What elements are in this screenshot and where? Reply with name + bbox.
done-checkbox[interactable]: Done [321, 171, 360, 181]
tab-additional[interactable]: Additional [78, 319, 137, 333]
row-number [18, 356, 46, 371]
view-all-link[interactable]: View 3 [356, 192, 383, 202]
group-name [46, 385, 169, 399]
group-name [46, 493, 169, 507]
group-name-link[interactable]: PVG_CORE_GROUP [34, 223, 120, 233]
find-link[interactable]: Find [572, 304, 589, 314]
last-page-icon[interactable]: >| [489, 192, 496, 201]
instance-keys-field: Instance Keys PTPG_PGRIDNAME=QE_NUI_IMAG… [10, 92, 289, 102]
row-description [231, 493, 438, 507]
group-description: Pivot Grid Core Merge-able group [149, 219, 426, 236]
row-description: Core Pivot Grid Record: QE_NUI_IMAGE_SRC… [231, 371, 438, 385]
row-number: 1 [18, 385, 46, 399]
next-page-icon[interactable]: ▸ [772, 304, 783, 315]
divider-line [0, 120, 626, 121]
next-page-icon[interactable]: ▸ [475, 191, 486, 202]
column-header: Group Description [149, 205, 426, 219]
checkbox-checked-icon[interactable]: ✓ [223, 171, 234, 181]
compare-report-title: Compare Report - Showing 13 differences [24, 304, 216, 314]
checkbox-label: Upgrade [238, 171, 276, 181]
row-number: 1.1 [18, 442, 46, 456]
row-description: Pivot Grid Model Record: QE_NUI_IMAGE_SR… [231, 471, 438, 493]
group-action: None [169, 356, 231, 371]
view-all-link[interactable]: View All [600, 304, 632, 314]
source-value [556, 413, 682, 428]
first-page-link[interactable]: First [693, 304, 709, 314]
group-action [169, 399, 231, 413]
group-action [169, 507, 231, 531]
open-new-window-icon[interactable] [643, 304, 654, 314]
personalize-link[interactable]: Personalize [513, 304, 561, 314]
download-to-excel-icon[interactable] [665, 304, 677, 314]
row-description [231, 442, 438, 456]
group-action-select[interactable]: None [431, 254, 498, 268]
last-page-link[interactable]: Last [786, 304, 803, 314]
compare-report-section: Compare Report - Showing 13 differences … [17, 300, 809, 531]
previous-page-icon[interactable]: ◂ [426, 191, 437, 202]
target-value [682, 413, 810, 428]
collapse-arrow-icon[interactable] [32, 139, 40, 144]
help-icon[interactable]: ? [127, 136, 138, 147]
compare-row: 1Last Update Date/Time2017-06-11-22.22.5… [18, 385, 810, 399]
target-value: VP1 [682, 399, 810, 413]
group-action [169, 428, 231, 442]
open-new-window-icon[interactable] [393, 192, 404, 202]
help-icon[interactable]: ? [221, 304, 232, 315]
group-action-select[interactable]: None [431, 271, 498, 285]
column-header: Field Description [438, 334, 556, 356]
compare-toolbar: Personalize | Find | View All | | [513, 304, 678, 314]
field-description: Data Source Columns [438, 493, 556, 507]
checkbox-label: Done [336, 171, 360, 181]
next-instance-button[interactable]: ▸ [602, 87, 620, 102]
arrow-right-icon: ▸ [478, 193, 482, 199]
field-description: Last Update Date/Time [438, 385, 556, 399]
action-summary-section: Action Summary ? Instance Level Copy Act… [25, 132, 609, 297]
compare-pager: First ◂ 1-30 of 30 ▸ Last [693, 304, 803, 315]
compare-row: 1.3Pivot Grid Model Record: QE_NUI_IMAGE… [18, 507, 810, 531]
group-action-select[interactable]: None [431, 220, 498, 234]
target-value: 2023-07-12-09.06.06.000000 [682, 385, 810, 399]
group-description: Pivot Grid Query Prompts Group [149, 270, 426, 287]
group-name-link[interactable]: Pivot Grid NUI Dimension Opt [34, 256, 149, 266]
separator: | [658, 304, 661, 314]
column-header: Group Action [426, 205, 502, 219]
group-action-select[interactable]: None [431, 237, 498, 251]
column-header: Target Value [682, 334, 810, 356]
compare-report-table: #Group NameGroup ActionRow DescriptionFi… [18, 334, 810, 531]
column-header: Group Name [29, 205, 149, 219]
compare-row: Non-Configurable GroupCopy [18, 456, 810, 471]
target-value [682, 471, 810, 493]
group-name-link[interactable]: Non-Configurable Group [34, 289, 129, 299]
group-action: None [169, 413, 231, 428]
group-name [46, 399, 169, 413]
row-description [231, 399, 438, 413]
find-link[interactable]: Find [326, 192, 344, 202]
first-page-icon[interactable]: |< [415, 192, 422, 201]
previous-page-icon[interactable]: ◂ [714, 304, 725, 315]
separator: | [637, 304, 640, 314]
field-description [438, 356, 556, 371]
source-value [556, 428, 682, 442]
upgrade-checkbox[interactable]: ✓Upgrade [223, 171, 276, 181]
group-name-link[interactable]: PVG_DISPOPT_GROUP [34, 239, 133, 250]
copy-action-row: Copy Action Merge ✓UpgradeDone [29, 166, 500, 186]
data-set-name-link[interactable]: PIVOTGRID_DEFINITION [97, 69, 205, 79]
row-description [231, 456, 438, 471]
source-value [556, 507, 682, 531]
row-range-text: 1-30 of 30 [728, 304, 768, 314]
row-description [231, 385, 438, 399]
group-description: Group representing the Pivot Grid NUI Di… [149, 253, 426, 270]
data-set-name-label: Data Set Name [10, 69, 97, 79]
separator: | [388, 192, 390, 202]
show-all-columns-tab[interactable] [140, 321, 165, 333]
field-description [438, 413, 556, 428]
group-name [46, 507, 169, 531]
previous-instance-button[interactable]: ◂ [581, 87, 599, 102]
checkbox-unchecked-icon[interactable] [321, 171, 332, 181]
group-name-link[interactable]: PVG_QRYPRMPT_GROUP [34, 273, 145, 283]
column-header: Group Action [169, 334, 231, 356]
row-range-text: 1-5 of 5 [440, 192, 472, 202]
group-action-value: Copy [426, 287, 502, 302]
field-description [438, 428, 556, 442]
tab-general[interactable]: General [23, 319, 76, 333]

...

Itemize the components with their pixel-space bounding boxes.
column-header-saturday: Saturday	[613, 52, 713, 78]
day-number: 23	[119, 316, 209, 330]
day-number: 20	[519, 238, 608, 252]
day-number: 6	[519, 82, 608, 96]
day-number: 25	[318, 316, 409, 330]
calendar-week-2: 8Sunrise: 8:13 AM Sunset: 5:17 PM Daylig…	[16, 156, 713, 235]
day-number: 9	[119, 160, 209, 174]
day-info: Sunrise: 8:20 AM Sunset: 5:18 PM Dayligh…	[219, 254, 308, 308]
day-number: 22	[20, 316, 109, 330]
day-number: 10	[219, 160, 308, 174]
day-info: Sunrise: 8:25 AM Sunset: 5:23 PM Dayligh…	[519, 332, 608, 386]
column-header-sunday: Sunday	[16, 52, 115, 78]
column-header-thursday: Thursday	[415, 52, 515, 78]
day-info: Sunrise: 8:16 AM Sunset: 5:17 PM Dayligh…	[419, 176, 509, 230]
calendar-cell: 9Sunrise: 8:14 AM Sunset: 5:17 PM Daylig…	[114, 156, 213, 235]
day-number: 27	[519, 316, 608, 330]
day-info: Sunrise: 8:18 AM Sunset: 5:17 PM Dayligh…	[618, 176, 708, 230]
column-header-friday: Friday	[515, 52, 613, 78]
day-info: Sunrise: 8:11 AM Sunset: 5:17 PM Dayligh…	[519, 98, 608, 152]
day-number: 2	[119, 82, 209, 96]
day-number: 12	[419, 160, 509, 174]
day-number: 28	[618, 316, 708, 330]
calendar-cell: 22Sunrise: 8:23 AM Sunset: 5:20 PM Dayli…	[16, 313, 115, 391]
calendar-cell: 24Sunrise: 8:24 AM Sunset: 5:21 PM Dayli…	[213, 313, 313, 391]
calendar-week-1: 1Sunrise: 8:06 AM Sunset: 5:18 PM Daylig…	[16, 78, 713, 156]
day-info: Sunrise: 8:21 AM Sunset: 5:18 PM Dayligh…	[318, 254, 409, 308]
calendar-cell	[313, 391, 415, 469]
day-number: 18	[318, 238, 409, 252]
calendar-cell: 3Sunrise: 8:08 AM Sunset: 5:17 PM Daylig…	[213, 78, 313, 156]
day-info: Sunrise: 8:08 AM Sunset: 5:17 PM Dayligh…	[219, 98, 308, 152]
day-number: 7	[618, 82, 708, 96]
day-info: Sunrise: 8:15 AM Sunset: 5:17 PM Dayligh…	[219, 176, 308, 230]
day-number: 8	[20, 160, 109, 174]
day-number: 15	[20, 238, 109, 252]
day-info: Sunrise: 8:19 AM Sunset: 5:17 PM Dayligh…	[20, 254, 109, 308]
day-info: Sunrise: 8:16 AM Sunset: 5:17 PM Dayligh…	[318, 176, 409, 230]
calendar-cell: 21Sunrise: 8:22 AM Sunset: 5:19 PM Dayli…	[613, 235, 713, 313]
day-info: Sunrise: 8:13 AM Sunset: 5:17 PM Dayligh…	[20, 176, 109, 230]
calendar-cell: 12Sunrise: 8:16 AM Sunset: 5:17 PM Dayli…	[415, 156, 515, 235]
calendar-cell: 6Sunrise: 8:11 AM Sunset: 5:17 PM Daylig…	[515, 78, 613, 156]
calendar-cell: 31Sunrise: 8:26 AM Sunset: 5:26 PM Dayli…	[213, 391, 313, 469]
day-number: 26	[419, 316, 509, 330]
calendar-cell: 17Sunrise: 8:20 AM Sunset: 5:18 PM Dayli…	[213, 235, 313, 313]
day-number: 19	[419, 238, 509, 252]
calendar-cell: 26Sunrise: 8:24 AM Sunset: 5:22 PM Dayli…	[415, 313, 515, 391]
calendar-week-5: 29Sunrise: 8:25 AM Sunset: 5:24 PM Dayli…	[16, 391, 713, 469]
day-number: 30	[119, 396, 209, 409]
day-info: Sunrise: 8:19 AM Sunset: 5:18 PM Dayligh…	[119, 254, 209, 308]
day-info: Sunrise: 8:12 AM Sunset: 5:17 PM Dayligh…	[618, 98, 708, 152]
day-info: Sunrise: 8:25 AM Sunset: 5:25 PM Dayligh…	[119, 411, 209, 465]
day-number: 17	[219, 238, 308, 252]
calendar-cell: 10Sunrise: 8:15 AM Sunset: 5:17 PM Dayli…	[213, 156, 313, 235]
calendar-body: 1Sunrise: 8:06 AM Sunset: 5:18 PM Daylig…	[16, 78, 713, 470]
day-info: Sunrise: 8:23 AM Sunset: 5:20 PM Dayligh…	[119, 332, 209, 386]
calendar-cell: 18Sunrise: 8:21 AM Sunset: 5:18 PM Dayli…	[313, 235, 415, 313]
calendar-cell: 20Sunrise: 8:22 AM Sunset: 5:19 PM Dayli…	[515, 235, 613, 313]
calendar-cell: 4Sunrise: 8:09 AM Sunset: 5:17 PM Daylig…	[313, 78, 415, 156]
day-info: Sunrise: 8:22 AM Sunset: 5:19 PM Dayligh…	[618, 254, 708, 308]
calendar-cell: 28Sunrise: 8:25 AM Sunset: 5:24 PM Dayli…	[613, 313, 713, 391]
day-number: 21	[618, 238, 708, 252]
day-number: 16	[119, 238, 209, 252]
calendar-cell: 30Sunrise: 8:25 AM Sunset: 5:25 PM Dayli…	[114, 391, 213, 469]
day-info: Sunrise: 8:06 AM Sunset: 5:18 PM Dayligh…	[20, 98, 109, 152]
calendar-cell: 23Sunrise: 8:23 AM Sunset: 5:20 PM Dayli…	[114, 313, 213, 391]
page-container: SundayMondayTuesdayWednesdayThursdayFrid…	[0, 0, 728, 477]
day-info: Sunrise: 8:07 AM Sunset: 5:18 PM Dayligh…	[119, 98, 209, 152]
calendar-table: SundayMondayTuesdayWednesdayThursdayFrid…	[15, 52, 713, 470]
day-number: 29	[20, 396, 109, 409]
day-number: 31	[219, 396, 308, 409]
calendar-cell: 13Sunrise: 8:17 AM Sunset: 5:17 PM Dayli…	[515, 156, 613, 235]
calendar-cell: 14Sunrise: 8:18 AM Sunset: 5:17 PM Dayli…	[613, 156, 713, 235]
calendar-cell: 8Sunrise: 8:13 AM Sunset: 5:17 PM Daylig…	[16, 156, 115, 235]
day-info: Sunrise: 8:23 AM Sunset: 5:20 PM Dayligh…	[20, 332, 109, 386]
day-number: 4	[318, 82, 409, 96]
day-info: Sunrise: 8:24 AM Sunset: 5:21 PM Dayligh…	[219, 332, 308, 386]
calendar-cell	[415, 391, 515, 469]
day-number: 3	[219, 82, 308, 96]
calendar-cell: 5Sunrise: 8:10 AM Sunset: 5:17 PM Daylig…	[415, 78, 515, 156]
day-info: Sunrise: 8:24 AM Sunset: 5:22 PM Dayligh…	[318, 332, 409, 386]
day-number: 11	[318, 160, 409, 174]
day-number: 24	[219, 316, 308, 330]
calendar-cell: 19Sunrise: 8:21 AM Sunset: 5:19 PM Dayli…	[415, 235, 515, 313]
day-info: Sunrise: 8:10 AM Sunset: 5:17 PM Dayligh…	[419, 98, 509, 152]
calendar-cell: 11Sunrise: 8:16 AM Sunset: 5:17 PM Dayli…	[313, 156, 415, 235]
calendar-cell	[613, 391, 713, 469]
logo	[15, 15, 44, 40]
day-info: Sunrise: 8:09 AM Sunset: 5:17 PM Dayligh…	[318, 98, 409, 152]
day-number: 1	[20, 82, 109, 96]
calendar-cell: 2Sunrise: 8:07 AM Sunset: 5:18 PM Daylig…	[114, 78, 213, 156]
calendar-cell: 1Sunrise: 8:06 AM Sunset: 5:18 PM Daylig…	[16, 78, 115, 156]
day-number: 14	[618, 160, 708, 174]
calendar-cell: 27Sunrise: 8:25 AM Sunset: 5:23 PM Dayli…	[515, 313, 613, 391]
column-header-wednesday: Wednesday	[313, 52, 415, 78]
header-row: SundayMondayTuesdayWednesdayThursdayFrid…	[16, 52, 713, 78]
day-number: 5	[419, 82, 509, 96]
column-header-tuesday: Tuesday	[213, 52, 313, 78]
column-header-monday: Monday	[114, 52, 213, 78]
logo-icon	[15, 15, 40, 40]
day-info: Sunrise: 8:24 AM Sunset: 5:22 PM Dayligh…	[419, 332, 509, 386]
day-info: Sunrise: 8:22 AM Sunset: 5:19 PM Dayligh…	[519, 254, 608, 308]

### What the exercise asks:
Each line of the material that has the word "differences" belongs in the answer.

### Answer for this exercise:
compare-report-title: Compare Report - Showing 13 differences [24, 304, 216, 314]
compare-report-section: Compare Report - Showing 13 differences … [17, 300, 809, 531]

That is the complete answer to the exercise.